Jean Starr was an American actress, dancer, and trumpeter who became a Chicago society figure after marrying Chicago numbers racket tycoon and Jones brothers, McKissack "Mack" McHenry Jones, and becoming Jean Starr Jones.

Starr was from Columbus, Ohio.

She appeared in the theatrical productions Raisin' Cain (1923) and Lucky Sambo (1925).

She married McKissack "Mack" McHenry Jones, part of the prosperous Chicago African American Jones family that was involved in the "policy" numbers game racket before Al Capone and white mafia figures completed a violent takeover. After her husband's death in a car accident, she developed their vacation home into the Double J Ranch (referred to as the Pink Mansion) in Constantine Township, Michigan. The resort was popular with African Americans and also had high profile visitors. The area is now part of Three Rivers State Wildlife Management Area. She remained close with the Jones family and was the subject of society page notices in African American magazines.

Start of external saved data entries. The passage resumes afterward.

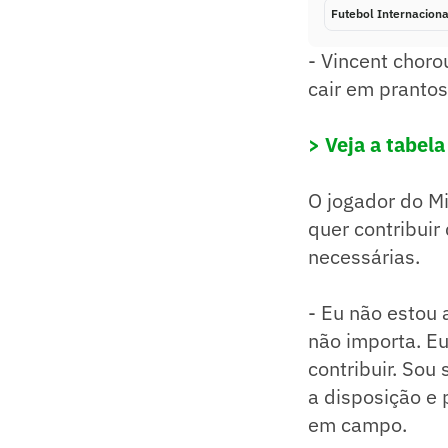
Futebol Internaciona
- Vincent choro
cair em prantos
> Veja a tabela
O jogador do M
quer contribuir
necessárias.
- Eu não estou
não importa. Eu
contribuir. So
a disposição e 
em campo.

She is recorded on the album Jazz Women: A Feminist Retrospective on the song "Moonlight On Turham Bay" with L'Ana Hyams and other female performers. She was also recorded as part of the International Sweethearts of Rhythm, a group she joined in 1940, including on the song "Tuxedo Junction". She also performed with the Jimmie Lunceford Band and played with the Benny Carter Orchestra. In her later years, she was part of Eddie Durham's All-Star Girl Orchestra.

She led the Bronzeville socialite group the Royalites.

She was expected to marry Clarence H. Cobbs of the First Church of Deliverance.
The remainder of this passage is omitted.